Iconic New York Hotel Is Forced To Close Its Doors After Nearly 100 Years In Service
Photo Credit: TIMOTHY A. CLARY/AFP | Getty Images

Photo Credit: TIMOTHY A. CLARY/AFP | Getty Images

Iconic New York Hotel Is Forced To Close Its Doors After Nearly 100 Years In Service

New York
Leah Freeman-Haskin
Leah Freeman-Haskin Oct 14, 2020

A fixture of the Manhattan skyline and the backdrop for numerous blockbuster movies including “Maid in Manhattan,” “Malcolm X” and “Wall Street”, The Roosevelt Hotel will permanently close its doors this year due to the pandemic and the decline in business over the last few months.

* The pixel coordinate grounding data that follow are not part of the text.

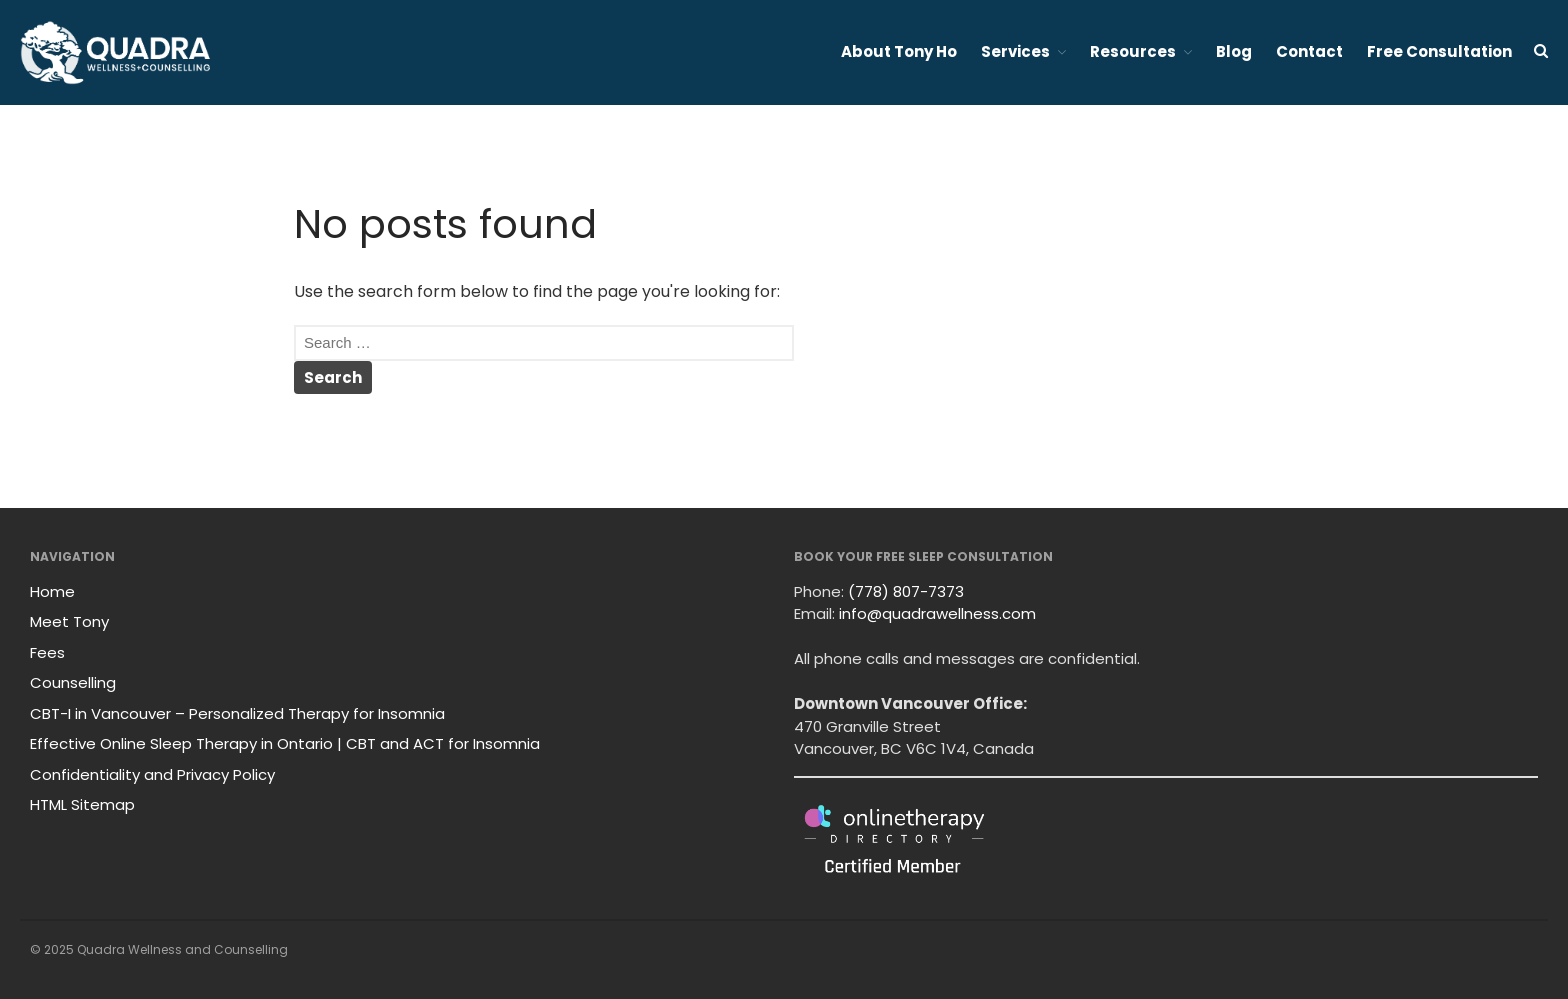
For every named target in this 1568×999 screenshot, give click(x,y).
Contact (1309, 51)
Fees (47, 652)
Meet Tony (69, 621)
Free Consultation (1439, 51)
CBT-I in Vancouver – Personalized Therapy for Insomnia (237, 713)
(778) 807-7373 (906, 591)
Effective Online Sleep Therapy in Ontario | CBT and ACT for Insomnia (285, 743)
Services (1015, 51)
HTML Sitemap (82, 804)
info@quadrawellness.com (937, 613)
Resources (1133, 51)
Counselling (73, 682)
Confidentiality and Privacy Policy (152, 774)
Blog (1234, 51)
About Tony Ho (899, 51)
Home (52, 591)
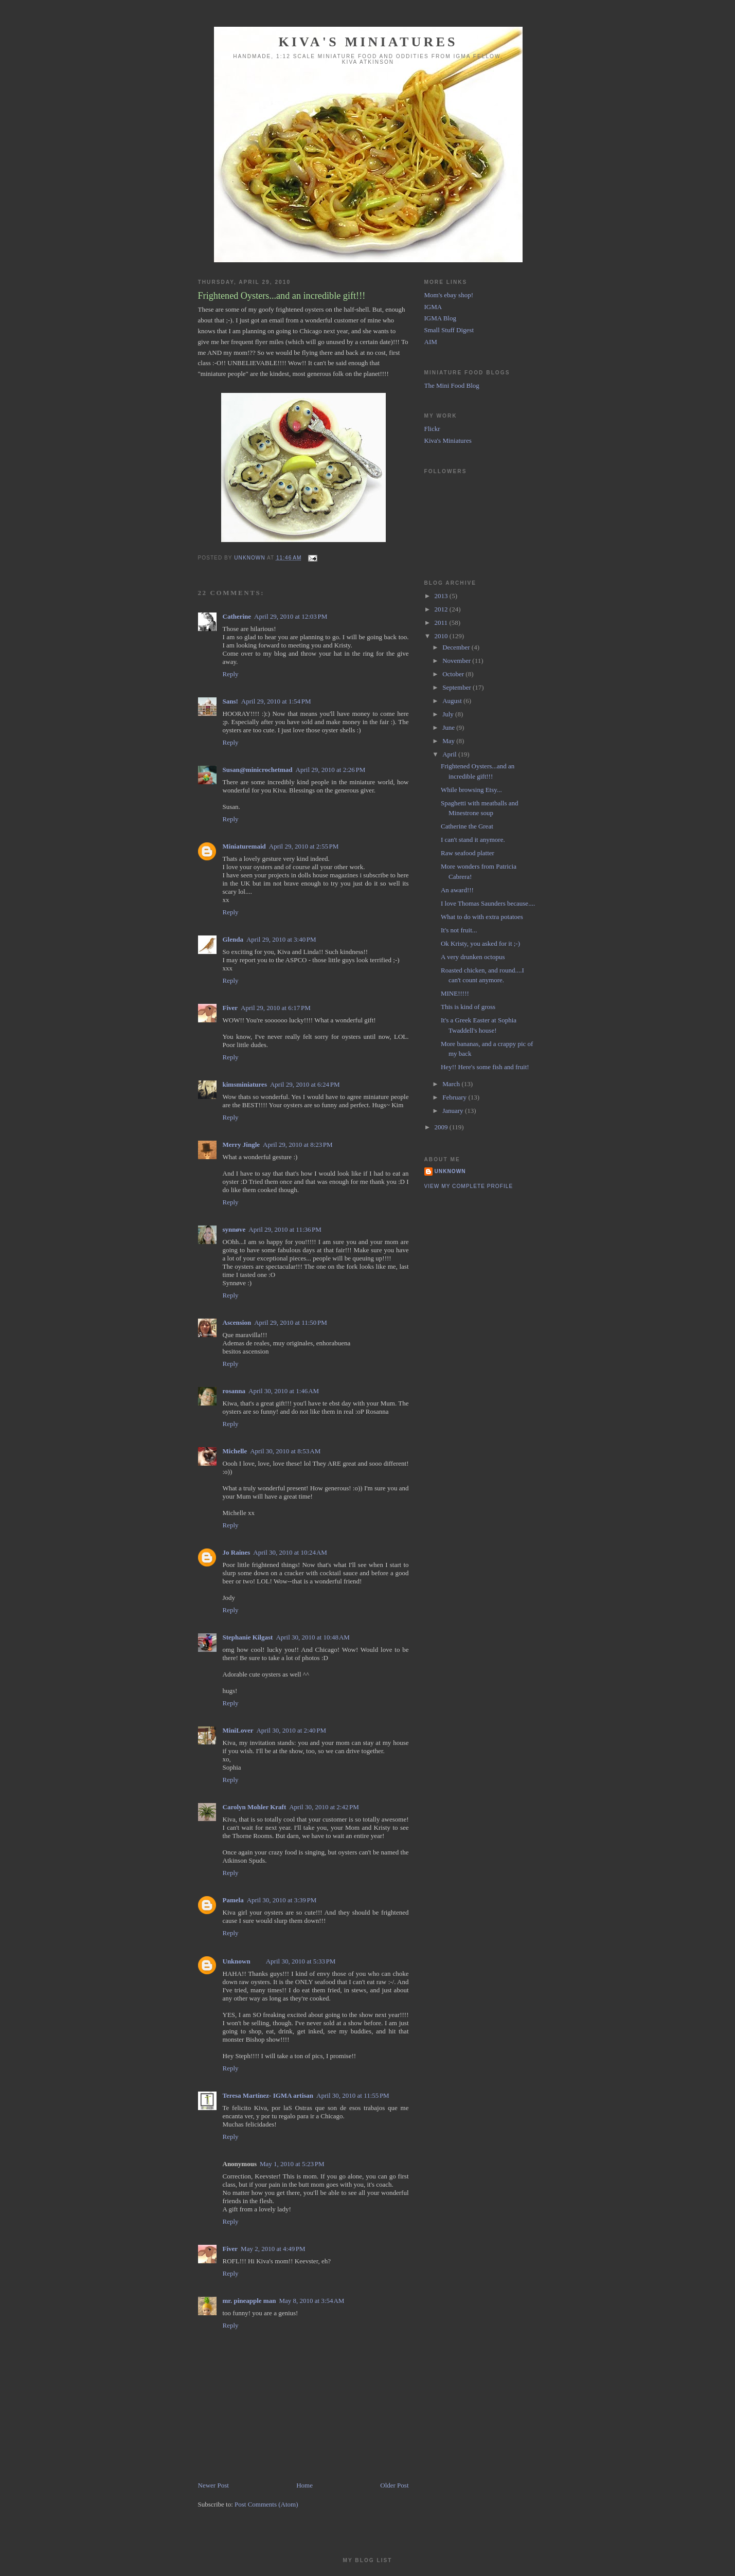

“Due to the current, unprecedented environment and the continued uncertain impact from COVID-19, the owners of The Roosevelt Hotel have made the difficult decision to close the hotel and the associates were notified this week,” read a statement from a hotel spokesperson. “The iconic hotel, along with most of New York City, has experienced very low demand and as a result the hotel will cease operations before the end of the year. There are currently no plans for the building beyond the scheduled closing.”

RELATED: New York City Is Currently Offering Free Hotel Stays To Essential Workers For Up To 28 Days

Located at Madison Avenue and 45th Street in Midtown Manhattan, The Roosevelt Hotel is at the very heart of New York City. Designed with classic, elegant architecture, it is known for serving a taste of old-school New York, starting during the Jazz Age of the 1920’s.  

“The Roosevelt Hotel has been a landmark on the Manhattan skyline since it opened on September 22, 1924. Over the last 90+ years, this luxurious hotel has remained a true icon of New York City, welcoming millions of guests from around the world,” reads the website.

RELATED: Four Seasons Hotel Offers Free Rooms To New York Medical Workers Who Worry About Infecting Families

Since the start of the year, the pandemic has nearly devastated the hospitality industry. According to the Bureau of Labor Statistics, the U.S. leisure and hospitality industry lost 7.5 million jobs in April and, since then, only about half of those jobs have been added back.